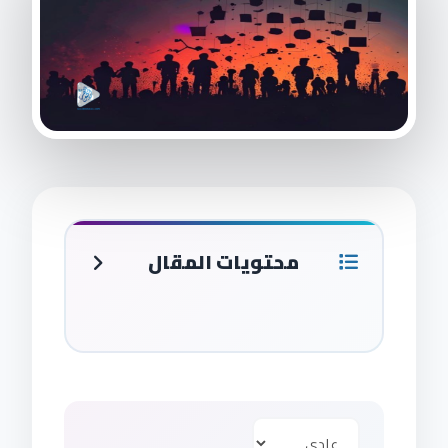
محتويات المقال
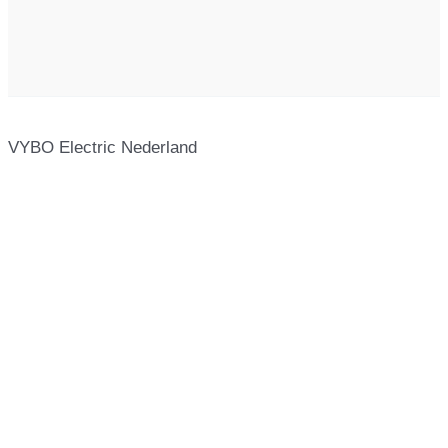
VYBO Electric Nederland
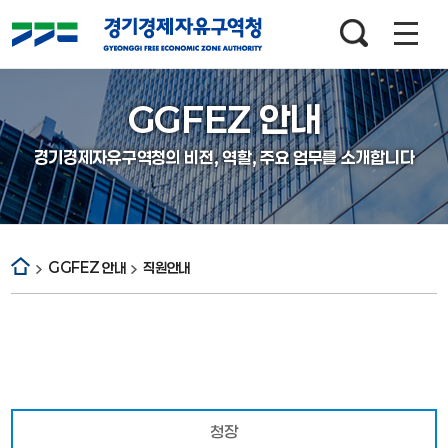
검색창
열기
GGFEZ 안내
경기경제자유구역청의 비전, 역할, 주요 업무를 소개합니다
GGFEZ 안내
직원안내
청장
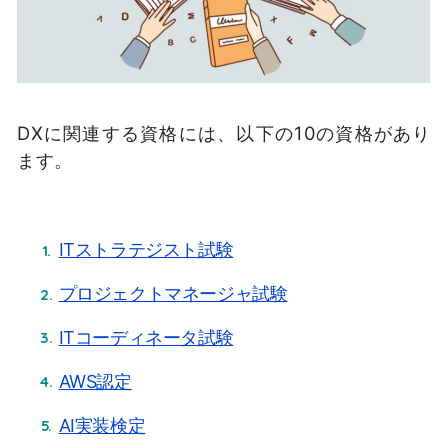
DXに関連する資格には、以下の10の資格があり
ます。
ITストラテジスト試験
プロジェクトマネージャ試験
ITコーディネータ試験
AWS認定
AI実装検定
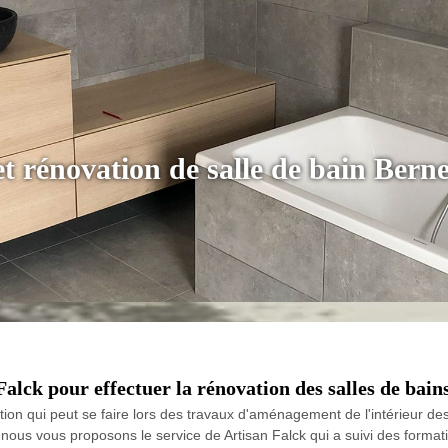
et rénovation de salle de bain Bern
 Falck pour effectuer la rénovation des salles de bai
tion qui peut se faire lors des travaux d'aménagement de l'intérieur de
, nous vous proposons le service de Artisan Falck qui a suivi des format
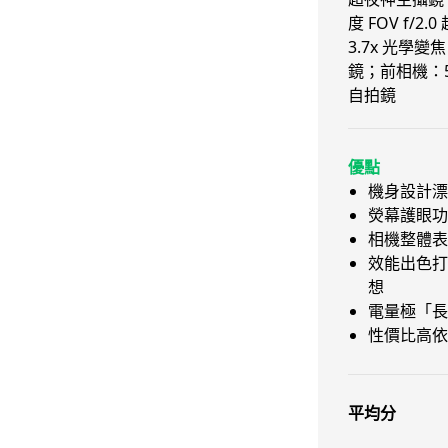
度 FOV f/2.
3.7x 光學變焦
鏡；前相機：5,0
自拍鏡
優點
機身設計漂
熒幕護眼功
相機整體表
效能出色打
想
電量極「長
性價比高依
平均分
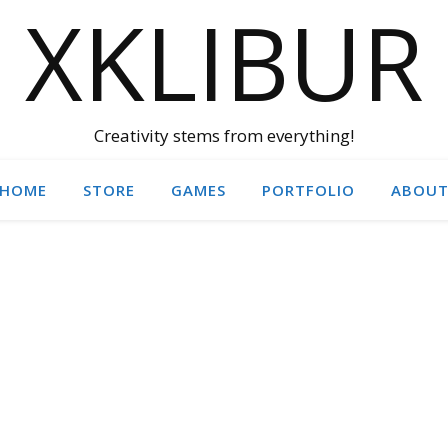
XKLIBUR
Creativity stems from everything!
HOME
STORE
GAMES
PORTFOLIO
ABOU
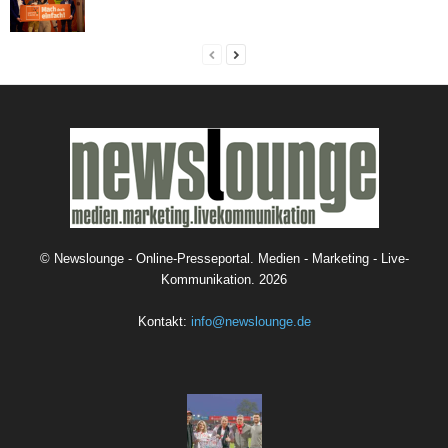
©
Newslounge - Online-Presseportal. Medien - Marketing - Live-
Kommunikation.
2026
Kontakt:
info@newslounge.de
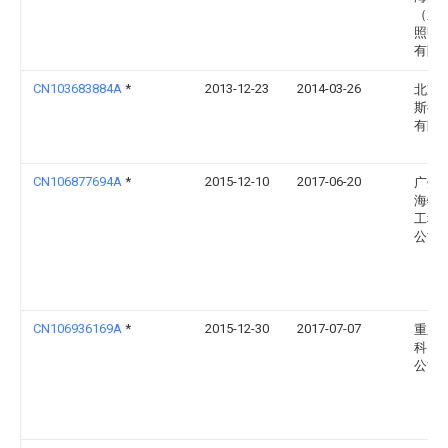
（东
照明
有限
CN103683884A
*
2013-12-23
2014-03-26
北京
斯德
有限
CN106877694A
*
2015-12-10
2017-06-20
广州
海特
工程
公司
CN106936169A
*
2015-12-30
2017-07-07
重庆
科贸
公司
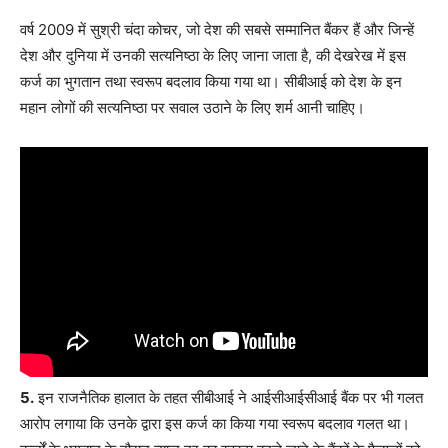
वर्ष 2009 में सुश्री चंदा कोचर, जो देश की सबसे सम्मानित बैंकर हैं और जिन्हें
देश और दुनिया में उनकी सत्यनिष्ठा के लिए जाना जाता है, की देखरेख में इस
कर्ज का भुगतान तथा स्वरूप बदलाव किया गया था। सीबीआई को देश के इन
महान लोगों की सत्यनिष्ठा पर सवाल उठाने के लिए शर्म आनी चाहिए।
5.
इन राजनैतिक हालात के तहत सीबीआई ने आईसीआईसीआई बैंक पर भी गलत
आरोप लगाया कि उनके द्वारा इस कर्ज का किया गया स्वरूप बदलाव गलत था।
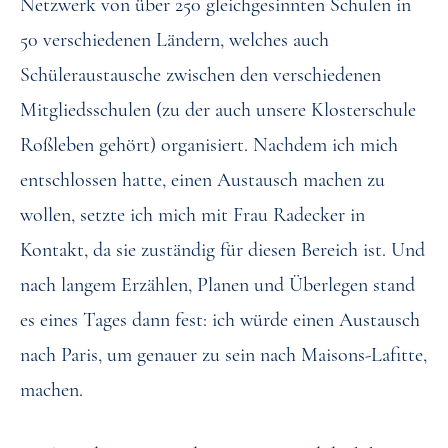
Netzwerk von über 250 gleichgesinnten Schulen in
50 verschiedenen Ländern, welches auch
Schüleraustausche zwischen den verschiedenen
Mitgliedsschulen (zu der auch unsere Klosterschule
Roßleben gehört) organisiert. Nachdem ich mich
entschlossen hatte, einen Austausch machen zu
wollen, setzte ich mich mit Frau Radecker in
Kontakt, da sie zuständig für diesen Bereich ist. Und
nach langem Erzählen, Planen und Überlegen stand
es eines Tages dann fest: ich würde einen Austausch
nach Paris, um genauer zu sein nach Maisons-Lafitte,
machen.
________________
The material above holds pictures; copy everything else in it exactly.

محتويات المقال
VYBO Electric Nederland
검색창
열기
GGFEZ 안내
경기경제자유구역청의 비전, 역할, 주요 업무를 소개합니다
GGFEZ 안내
직원안내
청장
DXに関連する資格には、以下の10の資格があり
ます。
ITストラテジスト試験
プロジェクトマネージャ試験
ITコーディネータ試験
AWS認定
AI実装検定
et rénovation de salle de bain Bern
 Falck pour effectuer la rénovation des salles de bai
tion qui peut se faire lors des travaux d'aménagement de l'intérieur de
, nous vous proposons le service de Artisan Falck qui a suivi des format
度 FOV f/2.
3.7x 光學變焦
鏡；前相機：5,0
自拍鏡
優點
機身設計漂
熒幕護眼功
相機整體表
效能出色打
想
電量極「長
性價比高依
平均分
XKLIBUR
Creativity stems from everything!
HOME
STORE
GAMES
PORTFOLIO
ABOU
©
Newslounge - Online-Presseportal. Medien - Marketing - Live-
Kommunikation.
2026
Kontakt:
info@newslounge.de
（东
照明
有限
CN103683884A
*
2013-12-23
2014-03-26
北京
斯德
有限
CN106877694A
*
2015-12-10
2017-06-20
广州
海特
工程
公司
CN106936169A
*
2015-12-30
2017-07-07
重庆
科贸
公司
वर्ष 2009 में सुश्री चंदा कोचर, जो देश की सबसे सम्मानित बैंकर हैं और जिन्हें
देश और दुनिया में उनकी सत्यनिष्ठा के लिए जाना जाता है, की देखरेख में इस
कर्ज का भुगतान तथा स्वरूप बदलाव किया गया था। सीबीआई को देश के इन
महान लोगों की सत्यनिष्ठा पर सवाल उठाने के लिए शर्म आनी चाहिए।
5.
इन राजनैतिक हालात के तहत सीबीआई ने आईसीआईसीआई बैंक पर भी गलत
आरोप लगाया कि उनके द्वारा इस कर्ज का किया गया स्वरूप बदलाव गलत था।
Netzwerk von über 250 gleichgesinnten Schulen in
50 verschiedenen Ländern, welches auch
Schüleraustausche zwischen den verschiedenen
Mitgliedsschulen (zu der auch unsere Klosterschule
Roßleben gehört) organisiert. Nachdem ich mich
entschlossen hatte, einen Austausch machen zu
wollen, setzte ich mich mit Frau Radecker in
Kontakt, da sie zuständig für diesen Bereich ist. Und
nach langem Erzählen, Planen und Überlegen stand
es eines Tages dann fest: ich würde einen Austausch
nach Paris, um genauer zu sein nach Maisons-Lafitte,
machen.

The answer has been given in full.